Background The UK smoking prevalence is decreasing, however, the inequality gap is increasing. A new UK Tobacco Strategy is being finalised and it urgently needs further underpinning research.Smoking cessation services (SCS) contributed around 15% of the reduction in UK smoking prevalence between 2001–2016. However, even these benefits are in jeopardy, given the proposed further funding cuts to SCS. Using a previously validated microsimulation model, we quantitively compared three future SCS scenarios: maintaining, disinvesting, or enhancing services.

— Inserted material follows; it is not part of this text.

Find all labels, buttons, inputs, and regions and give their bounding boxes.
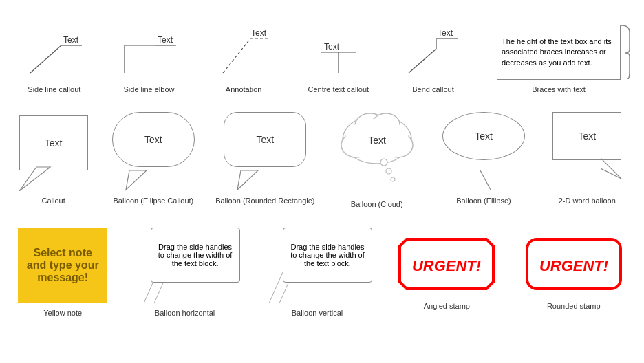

Methods We modelled the effectiveness and equity impacts of three scenarios over a 20-year time horizon:
A) a baseline of maintaining current SCS levels and trends;
B) assuming disinvestment (no SCS);
C) an enhanced SCS enabling 30% of current smokers, aged between 30–79 years, to be supported in smoking cessation every five years. We used the validated IMPACT HINT microsimulation, an implementation of the IMPACT NCD framework, to estimate changes in smoking prevalence, disease burden, and economic impact. We simulated close-to-reality smoking histories, smoking-related diseases and lag times to disease. Population data were drawn from the Health Survey for England (HSE). We assumed the SCS one-year overall effectiveness of 8% quitting (reflecting published studies). We modelled the relapse probability post-cessation conditional on deprivation and years since cessation, informed by HSE. Standard UK Treasury discount rates were applied, and we report costs from a societal perspective, but no SCS costs included. We used R v4.04.

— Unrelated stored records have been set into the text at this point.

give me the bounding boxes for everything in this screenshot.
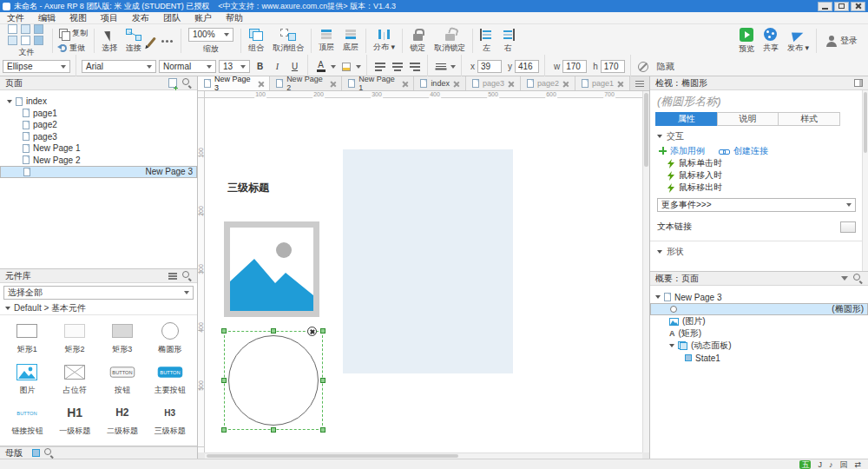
widget-button[interactable]: BUTTON 按钮 xyxy=(99,358,147,399)
outline-item-image[interactable]: (图片) xyxy=(650,315,868,327)
widget-primary-button[interactable]: BUTTON 主要按钮 xyxy=(146,358,194,399)
hide-toggle[interactable] xyxy=(636,60,651,74)
search-icon[interactable] xyxy=(853,274,863,283)
unlock-button[interactable]: 取消锁定 xyxy=(430,25,470,56)
ime-fullwidth-icon[interactable]: 回 xyxy=(839,460,847,469)
widget-cropped[interactable] xyxy=(51,439,99,446)
widget-rect1[interactable]: 矩形1 xyxy=(3,317,51,358)
italic-button[interactable]: I xyxy=(270,60,285,74)
widget-badge-icon[interactable] xyxy=(307,327,317,336)
tab-new-page-3[interactable]: New Page 3 xyxy=(198,76,270,90)
menu-edit[interactable]: 编辑 xyxy=(31,12,62,24)
tab-new-page-2[interactable]: New Page 2 xyxy=(270,76,342,90)
text-link-button[interactable] xyxy=(840,221,856,233)
menu-view[interactable]: 视图 xyxy=(62,12,94,24)
collapse-caret-icon[interactable] xyxy=(655,295,661,299)
menu-help[interactable]: 帮助 xyxy=(219,12,250,24)
selection-handle[interactable] xyxy=(320,427,326,433)
widget-rect2[interactable]: 矩形2 xyxy=(51,317,99,358)
lock-button[interactable]: 锁定 xyxy=(405,25,430,56)
widget-link-button[interactable]: BUTTON 链接按钮 xyxy=(3,399,51,439)
align-text-center-button[interactable] xyxy=(390,60,404,74)
widget-rect3[interactable]: 矩形3 xyxy=(99,317,147,358)
canvas-heading-widget[interactable]: 三级标题 xyxy=(227,181,269,195)
widget-h2[interactable]: H2 二级标题 xyxy=(99,399,147,439)
outline-item-ellipse[interactable]: (椭圆形) xyxy=(650,303,868,315)
widget-placeholder[interactable]: 占位符 xyxy=(51,358,99,399)
inspector-scrollbar[interactable] xyxy=(862,90,868,271)
panel-layout-icon[interactable] xyxy=(854,79,863,87)
preview-button[interactable]: 预览 xyxy=(734,25,759,56)
bring-to-front-button[interactable]: 顶层 xyxy=(314,25,339,56)
page-tree-item-page3[interactable]: page3 xyxy=(0,131,197,143)
minimize-button[interactable] xyxy=(818,2,832,11)
outline-item-new-page-3[interactable]: New Page 3 xyxy=(650,291,868,303)
tab-page1[interactable]: page1 xyxy=(575,76,630,90)
tab-index[interactable]: index xyxy=(414,76,466,90)
shape-style-select[interactable]: Ellipse xyxy=(3,60,70,73)
selection-handle[interactable] xyxy=(320,378,326,383)
scrollbar-thumb[interactable] xyxy=(207,454,458,458)
line-width-button[interactable] xyxy=(433,60,448,74)
ime-sound-icon[interactable]: ♪ xyxy=(829,460,833,469)
masters-panel-header[interactable]: 母版 xyxy=(0,446,197,459)
selection-handle[interactable] xyxy=(221,328,227,334)
publish-button[interactable]: 发布 ▾ xyxy=(783,25,813,56)
login-button[interactable]: 登录 xyxy=(819,35,865,47)
page-tree-item-new-page-3[interactable]: New Page 3 xyxy=(0,166,197,178)
menu-project[interactable]: 项目 xyxy=(94,12,125,24)
select-mode-button[interactable]: 选择 xyxy=(97,25,122,56)
menu-team[interactable]: 团队 xyxy=(156,12,187,24)
tab-style[interactable]: 样式 xyxy=(778,112,840,126)
page-tree-item-new-page-2[interactable]: New Page 2 xyxy=(0,155,197,167)
list-view-icon[interactable] xyxy=(168,272,177,280)
menu-publish[interactable]: 发布 xyxy=(125,12,156,24)
scrollbar-thumb[interactable] xyxy=(864,92,867,153)
selection-handle[interactable] xyxy=(320,328,326,334)
page-tree-item-index[interactable]: index xyxy=(0,96,197,108)
menu-file[interactable]: 文件 xyxy=(0,12,31,24)
tab-new-page-1[interactable]: New Page 1 xyxy=(342,76,414,90)
ime-switch-icon[interactable]: ⇄ xyxy=(854,460,861,469)
widget-h3[interactable]: H3 三级标题 xyxy=(146,399,194,439)
shape-section-header[interactable]: 形状 xyxy=(650,245,868,258)
add-master-icon[interactable] xyxy=(32,449,40,457)
canvas-dynamic-panel[interactable] xyxy=(343,149,513,373)
ungroup-button[interactable]: 取消组合 xyxy=(268,25,308,56)
redo-button[interactable]: 重做 xyxy=(56,42,91,55)
underline-button[interactable]: U xyxy=(287,60,302,74)
close-tab-icon[interactable] xyxy=(562,81,569,87)
interaction-section-header[interactable]: 交互 xyxy=(650,129,868,142)
tab-page2[interactable]: page2 xyxy=(521,76,575,90)
menu-account[interactable]: 账户 xyxy=(187,12,219,24)
widget-cropped[interactable] xyxy=(146,439,194,446)
add-case-link[interactable]: 添加用例 xyxy=(659,145,705,157)
create-link-link[interactable]: 创建连接 xyxy=(719,145,768,157)
align-right-button[interactable]: 右 xyxy=(497,25,519,56)
font-color-button[interactable]: A xyxy=(313,60,328,74)
widget-image[interactable]: 图片 xyxy=(3,358,51,399)
pen-tool-button[interactable] xyxy=(146,25,157,56)
widget-cropped[interactable] xyxy=(99,439,147,446)
tab-properties[interactable]: 属性 xyxy=(655,112,718,126)
copy-button[interactable]: 复制 xyxy=(56,27,91,40)
tab-list-button[interactable] xyxy=(630,76,649,90)
selection-handle[interactable] xyxy=(221,427,227,433)
library-section-header[interactable]: Default > 基本元件 xyxy=(0,302,197,315)
group-button[interactable]: 组合 xyxy=(244,25,268,56)
page-tree-item-page2[interactable]: page2 xyxy=(0,119,197,131)
selection-handle[interactable] xyxy=(271,328,276,334)
ime-wubi-icon[interactable]: 五 xyxy=(799,460,811,469)
h-input[interactable] xyxy=(601,60,625,73)
connect-mode-button[interactable]: 连接 xyxy=(122,25,146,56)
align-text-right-button[interactable] xyxy=(407,60,422,74)
bold-button[interactable]: B xyxy=(253,60,267,74)
close-tab-icon[interactable] xyxy=(508,81,514,87)
library-filter-select[interactable]: 选择全部 xyxy=(3,286,194,300)
widget-h1[interactable]: H1 一级标题 xyxy=(51,399,99,439)
canvas-horizontal-scrollbar[interactable] xyxy=(205,452,642,459)
page-canvas[interactable]: 三级标题 xyxy=(205,98,642,452)
outline-item-rectangle[interactable]: A (矩形) xyxy=(650,327,868,340)
event-onmouseenter[interactable]: 鼠标移入时 xyxy=(650,169,868,182)
close-tab-icon[interactable] xyxy=(330,81,336,87)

Results Preliminary results suggest that the disinvestment scenario could result in approximately 3000 (95% Uncertainty Intervals: 990 to 5400) additional cases of cardiometabolic diseases, common cancers, and chronic obstructive pulmonary disease compared to the baseline scenario; most of them in the most deprived quintiles. The policy could result in about 4500 (2700 to 6700) additional deaths and £220m (110m to 380m) additional costs.In contrast, enhancing SCS could prevent or postpone approximately 1700 (420 to 3000) disease cases, most of them in the most deprived quintiles, and about 1700 (680 to 2700) fewer all-cause deaths. The policy could produce savings of £270m (120m to 460m) over the simulated period.
Conclusion Disinvesting in SCS is likely to be counterproductive, given their substantial health and economic benefits. Our model suggests that SCS provision needs to be continued at least at current levels. An enhanced service provision could be beneficial (after addressing issues of staff capacity and implementation costs).